(Beginning of TASK INPUTS)

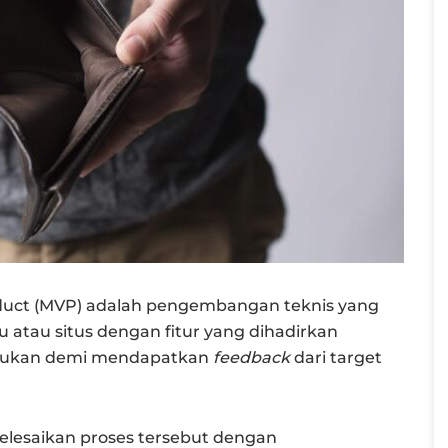
oduct (MVP) adalah pengembangan teknis yang
ru atau situs dengan fitur yang dihadirkan
lakukan demi mendapatkan
feedback
dari target
elesaikan proses tersebut dengan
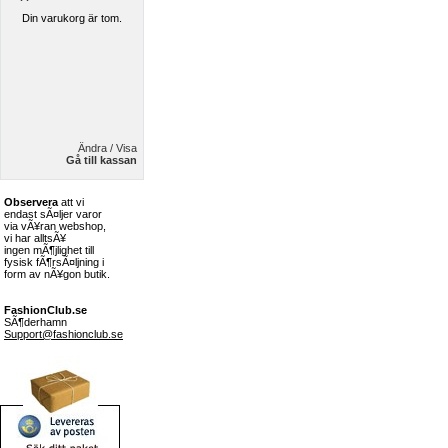
Din varukorg är tom.
Ändra / Visa
Gå till kassan
Observera
att vi
endast sÃ¤ljer varor
via vÃ¥ran webshop,
vi har alltsÃ¥
ingen mÃ¶jlighet till
fysisk fÃ¶rsÃ¤ljning i
form av nÃ¥gon butik.
FashionClub.se
SÃ¶derhamn
Support@fashionclub.se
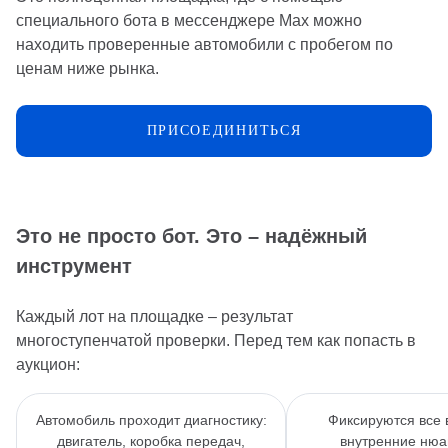
специального бота в мессенджере Мах можно
находить проверенные автомобили с пробегом по
ценам ниже рынка.
ПРИСОЕДИНИТЬСЯ
Это не просто бот. Это – надёжный
инструмент
Каждый лот на площадке – результат
многоступенчатой проверки. Перед тем как попасть в
аукцион:
Автомобиль проходит диагностику:
Фиксируются все 
двигатель, коробка передач,
внутренние нюа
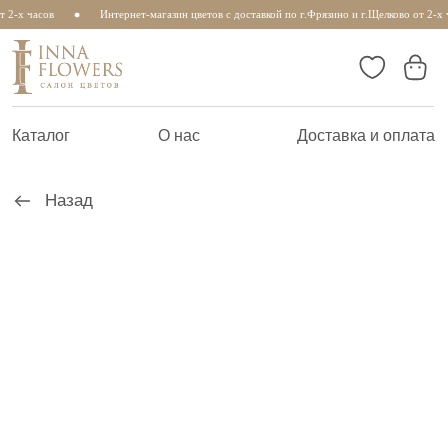
 2-х часов
Интернет-магазин цветов с доставкой по г.Фрязино и г.Щелково от 2-х ч
Каталог
О нас
Доставка и оплата
Назад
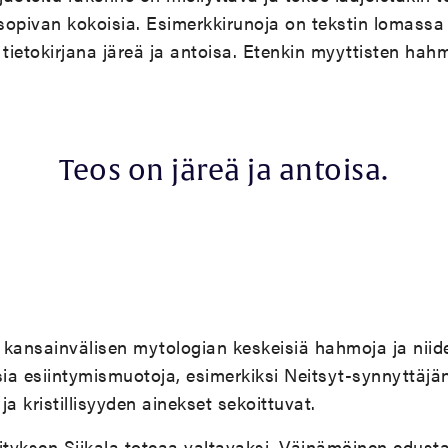
sopivan kokoisia. Esimerkkirunoja on tekstin lomass
 tietokirjana järeä ja antoisa. Etenkin myyttisten hahm
Teos on järeä ja antoisa.
e kansainvälisen mytologian keskeisiä hahmoja ja niid
ia esiintymismuotoja, esimerkiksi Neitsyt-synnyttäj
a kristillisyyden ainekset sekoittuvat.
tyksen Siikala toteaa valtavaksi. Väinämöinen edusta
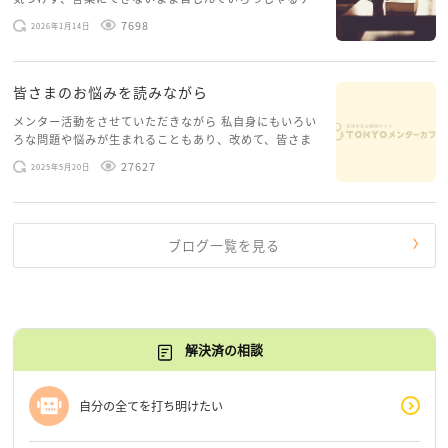
ースがありますお悩みというのは、心の深いところ（深
7698
2026年1月14日
層心理）に触れることで、まったく違う角度から解決の
糸口が見えてくること […]
皆さまのお悩みを読みながら
メンター活動をさせていただきながら 私自身にもいろい
ろな問題や悩みが生まれることもあり、改めて、皆さま
のお悩みを読みながら 「みんな、もがいてる。わたし
27627
2025年5月20日
だけじゃないんだな」と、逆に励まされるような日々で
す。 もう、わたし […]
ブログ一覧を見る
解決済の相談
自分の全てを打ち明けたい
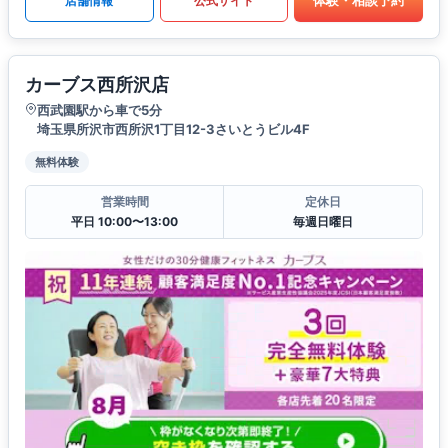
体験・相談予約
店舗情報
公式サイト
カーブス西所沢店
西武園駅から車で5分
埼玉県所沢市西所沢1丁目12-3さいとうビル4F
無料体験
営業時間
定休日
平日 10:00〜13:00
毎週日曜日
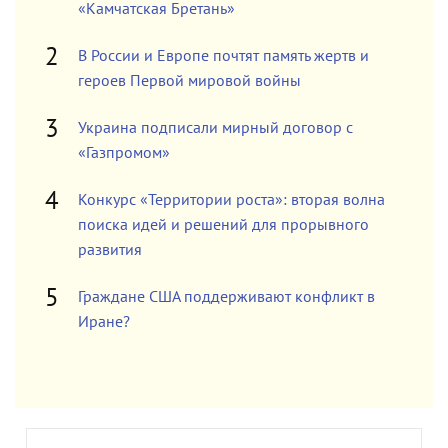
«Камчатская Бретань»
В России и Европе почтят память жертв и
героев Первой мировой войны
Украина подписали мирный договор с
«Газпромом»
Конкурс «Территории роста»: вторая волна
поиска идей и решений для прорывного
развития
Граждане США поддерживают конфликт в
Иране?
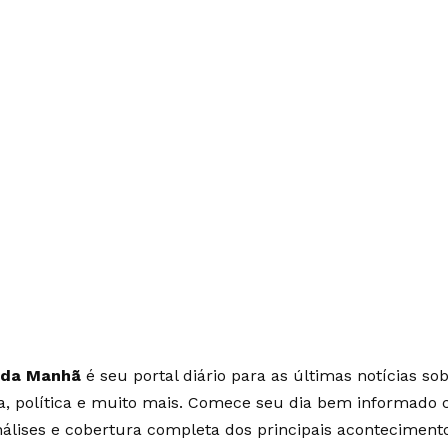
 da Manhã
é seu portal diário para as últimas notícias so
ia, política e muito mais. Comece seu dia bem informado
álises e cobertura completa dos principais aconteciment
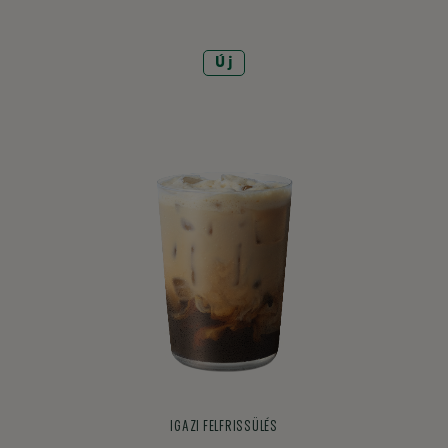
Új
IGAZI FELFRISSÜLÉS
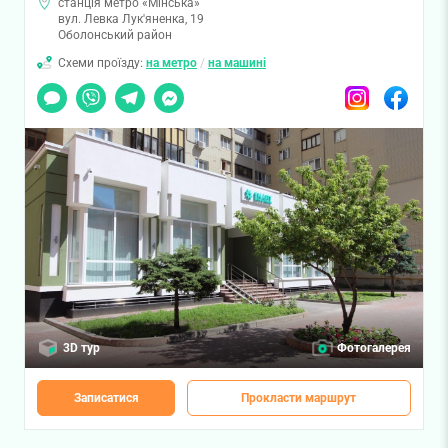
станція метро «Мінська»
вул. Левка Лук'яненка, 19
Оболонський район
Схеми проїзду:
на метро
/
на машині
Чат
Viber
Telegram
Messenger
Instagram
Facebook
3D тур
Фотогалерея
Записатися
Прокласти маршрут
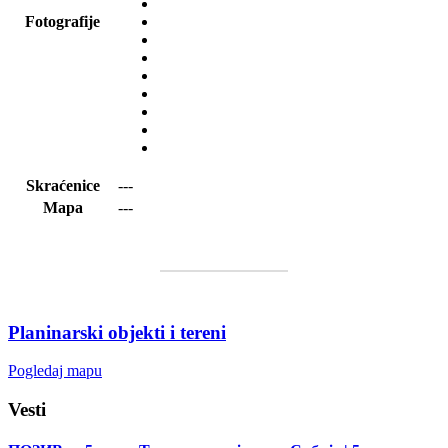
Fotografije
Skraćenice
---
Mapa
---
Planinarski objekti i tereni
Pogledaj mapu
Vesti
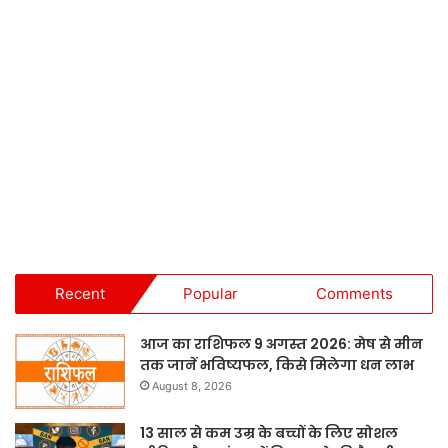
Recent
Popular
Comments
आज का राशिफल 9 अगस्त 2026: मेष से मीन
तक जानें भविष्यफल, किसे मिलेगा धन लाभ
August 8, 2026
13 साल से कम उम्र के बच्चों के लिए सोशल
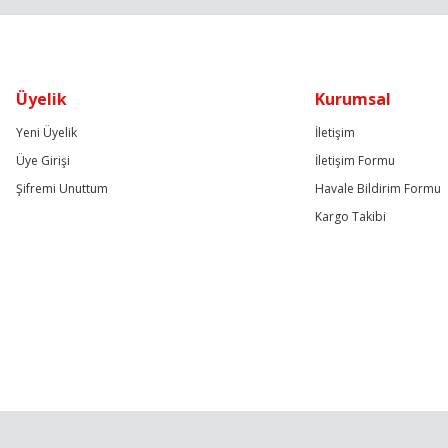
Üyelik
Kurumsal
Yeni Üyelik
İletişim
Üye Girişi
İletişim Formu
Şifremi Unuttum
Havale Bildirim Formu
Kargo Takibi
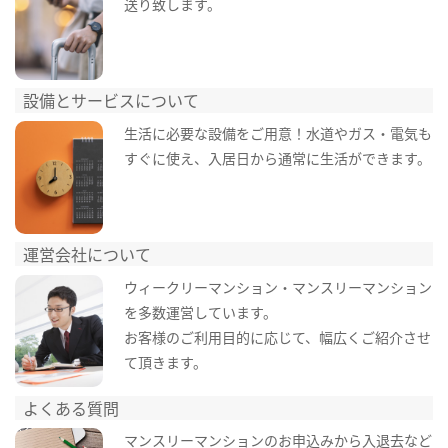
送り致します。
設備とサービスについて
生活に必要な設備をご用意！水道やガス・電気も
すぐに使え、入居日から通常に生活ができます。
運営会社について
ウィークリーマンション・マンスリーマンション
を多数運営しています。
お客様のご利用目的に応じて、幅広くご紹介させ
て頂きます。
よくある質問
マンスリーマンションのお申込みから入退去など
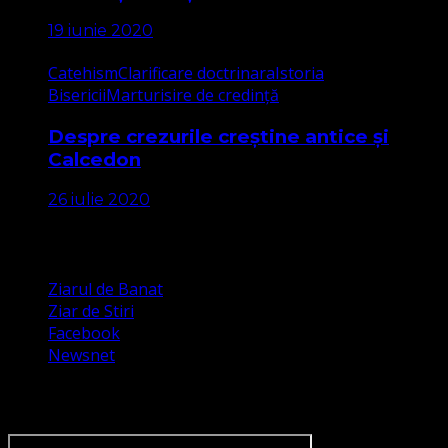
19 iunie 2020
Catehism
Clarificare doctrinara
Istoria
Bisericii
Marturisire de credință
Despre crezurile creștine antice și
Calcedon
26 iulie 2020
Apariții Media
Ziarul de Banat
Ziar de Stiri
Facebook
Newsnet
Dorim un like pe newsnet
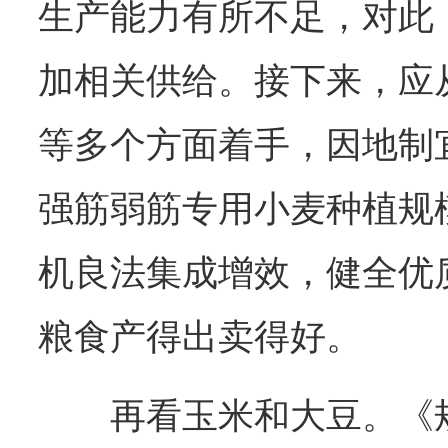
生产能力有所不足，对此
加相关供给。接下来，应
等多个方面着手，因地制
强筋弱筋专用小麦种植规
机良法集成增效，健全优
粮食产得出卖得好。
再看玉米和大豆。《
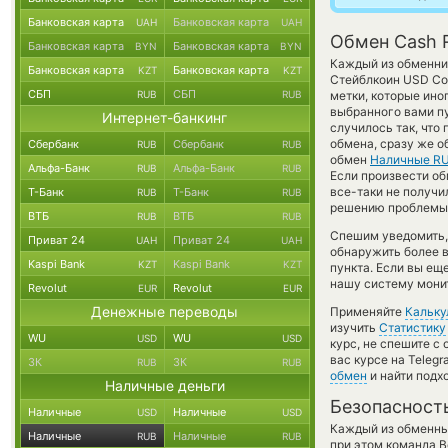
Банковская карта
Банковская карта
UAH
UAH
Обмен Cash 
Банковская карта
Банковская карта
BYN
BYN
Каждый из обменник
Банковская карта
Банковская карта
KZT
KZT
Стейблкоин USD Coi
СБП
СБП
RUB
RUB
метки, которые ино
выбранного вами пу
Интернет-банкинг
случилось так, что
обмена, сразу же о
Сбербанк
Сбербанк
RUB
RUB
обмен
Наличные R
Альфа-Банк
Альфа-Банк
RUB
RUB
Если произвести обм
все-таки не получи
Т-Банк
Т-Банк
RUB
RUB
решению проблемы с
ВТБ
ВТБ
RUB
RUB
Спешим уведомить,
Приват 24
Приват 24
UAH
UAH
обнаружить более 
Kaspi Bank
Kaspi Bank
KZT
KZT
пункта. Если вы ещ
нашу систему монит
Revolut
Revolut
EUR
EUR
Денежные переводы
Применяйте
Кальку
изучить
Статистику
WU
WU
USD
USD
курс, не спешите с
вас курсе на Teleg
ЗК
ЗК
RUB
RUB
обмен
и найти подх
Наличные деньги
Безопасност
Наличные
Наличные
USD
USD
Каждый из обменны
Наличные
Наличные
RUB
RUB
при этом команда 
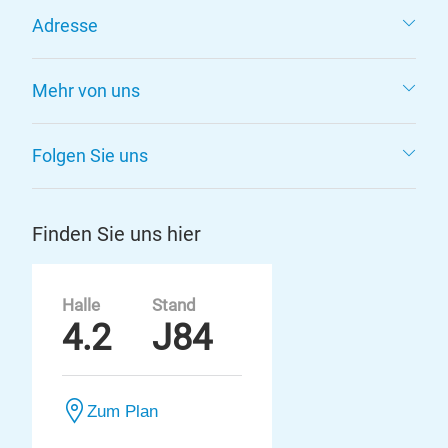
Adresse
Mehr von uns
Folgen Sie uns
Finden Sie uns hier
Halle
Stand
4.2
J84
Zum Plan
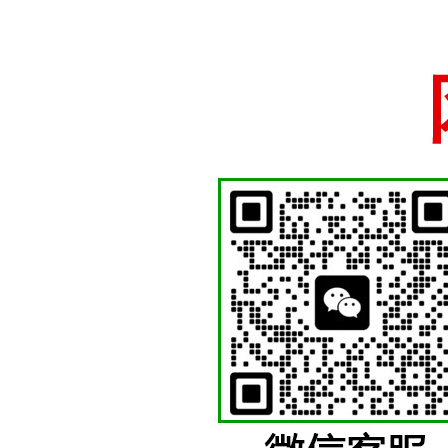
国徽制作厂家、国徽
苍南徽章厂
少先队徽等各类机关
十五年国徽警徽制作经验，厂家直销一手货源支持定做
网站首页
关于我们
警徽制作
国徽制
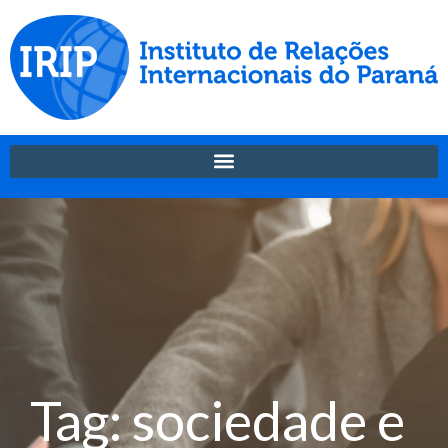
Tag: sociedade e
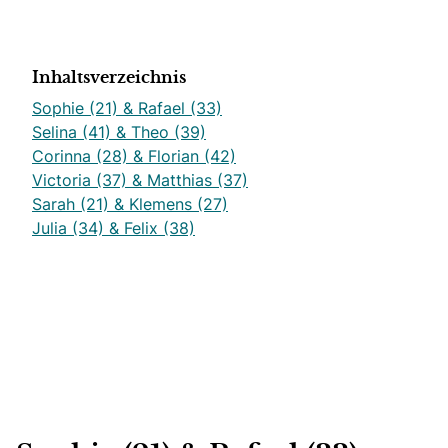
Inhaltsverzeichnis
Sophie (21) & Rafael (33)
Selina (41) & Theo (39)
Corinna (28) & Florian (42)
Victoria (37) & Matthias (37)
Sarah (21) & Klemens (27)
Julia (34) & Felix (38)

(End of TASK INPUTS)

» WORK ITEM:
Each record above should be returned unchanged, except that the pictures are dropped.

» WRITTEN RESPONSE:
oduct (MVP) adalah pengembangan teknis yang
ru atau situs dengan fitur yang dihadirkan
lakukan demi mendapatkan
feedback
dari target
elesaikan proses tersebut dengan
Din varukorg är tom.
Ändra / Visa
Gå till kassan
Observera
att vi
endast sÃ¤ljer varor
via vÃ¥ran webshop,
vi har alltsÃ¥
ingen mÃ¶jlighet till
fysisk fÃ¶rsÃ¤ljning i
form av nÃ¥gon butik.
FashionClub.se
SÃ¶derhamn
Support@fashionclub.se
специального бота в мессенджере Мах можно
находить проверенные автомобили с пробегом по
ценам ниже рынка.
ПРИСОЕДИНИТЬСЯ
Это не просто бот. Это – надёжный
инструмент
Каждый лот на площадке – результат
многоступенчатой проверки. Перед тем как попасть в
аукцион:
Автомобиль проходит диагностику:
Фиксируются все 
двигатель, коробка передач,
внутренние нюа
 2-х часов
Интернет-магазин цветов с доставкой по г.Фрязино и г.Щелково от 2-х ч
Каталог
О нас
Доставка и оплата
Назад
sopivan kokoisia. Esimerkkirunoja on tekstin lomass
 tietokirjana järeä ja antoisa. Etenkin myyttisten hahm
Teos on järeä ja antoisa.
e kansainvälisen mytologian keskeisiä hahmoja ja niid
ia esiintymismuotoja, esimerkiksi Neitsyt-synnyttäj
a kristillisyyden ainekset sekoittuvat.
tyksen Siikala toteaa valtavaksi. Väinämöinen edusta
ースがありますお悩みというのは、心の深いところ（深
7698
2026年1月14日
層心理）に触れることで、まったく違う角度から解決の
糸口が見えてくること […]
皆さまのお悩みを読みながら
メンター活動をさせていただきながら 私自身にもいろい
ろな問題や悩みが生まれることもあり、改めて、皆さま
のお悩みを読みながら 「みんな、もがいてる。わたし
27627
2025年5月20日
だけじゃないんだな」と、逆に励まされるような日々で
す。 もう、わたし […]
ブログ一覧を見る
解決済の相談
自分の全てを打ち明けたい
体験・相談予約
店舗情報
公式サイト
カーブス西所沢店
西武園駅から車で5分
埼玉県所沢市西所沢1丁目12-3さいとうビル4F
無料体験
営業時間
定休日
平日 10:00〜13:00
毎週日曜日
«Камчатская Бретань»
В России и Европе почтят память жертв и
героев Первой мировой войны
Украина подписали мирный договор с
«Газпромом»
Конкурс «Территории роста»: вторая волна
поиска идей и решений для прорывного
развития
Граждане США поддерживают конфликт в
Иране?
 da Manhã
é seu portal diário para as últimas notícias so
ia, política e muito mais. Comece seu dia bem informado
álises e cobertura completa dos principais aconteciment
Új
IGAZI FELFRISSÜLÉS
станція метро «Мінська»
вул. Левка Лук'яненка, 19
Оболонський район
Схеми проїзду:
на метро
/
на машині
Чат
Viber
Telegram
Messenger
Instagram
Facebook
3D тур
Фотогалерея
Записатися
Прокласти маршрут
Fotografije
Skraćenice
---
Mapa
---
Planinarski objekti i tereni
Pogledaj mapu
Vesti
Recent
Popular
Comments
आज का राशिफल 9 अगस्त 2026: मेष से मीन
तक जानें भविष्यफल, किसे मिलेगा धन लाभ
August 8, 2026
13 साल से कम उम्र के बच्चों के लिए सोशल
Üyelik
Kurumsal
Yeni Üyelik
İletişim
Üye Girişi
İletişim Formu
Şifremi Unuttum
Havale Bildirim Formu
Kargo Takibi
送り致します。
設備とサービスについて
生活に必要な設備をご用意！水道やガス・電気も
すぐに使え、入居日から通常に生活ができます。
運営会社について
ウィークリーマンション・マンスリーマンション
を多数運営しています。
お客様のご利用目的に応じて、幅広くご紹介させ
て頂きます。
よくある質問
マンスリーマンションのお申込みから入退去など
19 iunie 2020
Catehism
Clarificare doctrinara
Istoria
Bisericii
Marturisire de credință
Despre crezurile creștine antice și
Calcedon
26 iulie 2020
Apariții Media
Ziarul de Banat
Ziar de Stiri
Facebook
Newsnet
Dorim un like pe newsnet
生产能力有所不足，对此
加相关供给。接下来，应
等多个方面着手，因地制
强筋弱筋专用小麦种植规
机良法集成增效，健全优
粮食产得出卖得好。
再看玉米和大豆。《
Банковская карта
Банковская карта
UAH
UAH
Обмен Cash 
Банковская карта
Банковская карта
BYN
BYN
Каждый из обменник
Банковская карта
Банковская карта
KZT
KZT
Стейблкоин USD Coi
СБП
СБП
RUB
RUB
метки, которые ино
выбранного вами пу
Интернет-банкинг
случилось так, что
обмена, сразу же о
Сбербанк
Сбербанк
RUB
RUB
обмен
Наличные R
Альфа-Банк
Альфа-Банк
RUB
RUB
Если произвести обм
все-таки не получи
Т-Банк
Т-Банк
RUB
RUB
решению проблемы с
ВТБ
ВТБ
RUB
RUB
Спешим уведомить,
Приват 24
Приват 24
UAH
UAH
обнаружить более 
Kaspi Bank
Kaspi Bank
KZT
KZT
пункта. Если вы ещ
нашу систему монит
Revolut
Revolut
EUR
EUR
Денежные переводы
Применяйте
Кальку
изучить
Статистику
WU
WU
USD
USD
курс, не спешите с
вас курсе на Teleg
ЗК
ЗК
RUB
RUB
обмен
и найти подх
Наличные деньги
Безопасност
Наличные
Наличные
USD
USD
Каждый из обменны
Наличные
Наличные
RUB
RUB
при этом команда 
Adresse
Mehr von uns
Folgen Sie uns
Finden Sie uns hier
Halle
Stand
4.2
J84
Zum Plan
国徽制作厂家、国徽
苍南徽章厂
少先队徽等各类机关
十五年国徽警徽制作经验，厂家直销一手货源支持定做
网站首页
关于我们
警徽制作
国徽制
Tag: sociedade e
Inhaltsverzeichnis
Sophie (21) & Rafael (33)
Selina (41) & Theo (39)
Corinna (28) & Florian (42)
Victoria (37) & Matthias (37)
Sarah (21) & Klemens (27)
Julia (34) & Felix (38)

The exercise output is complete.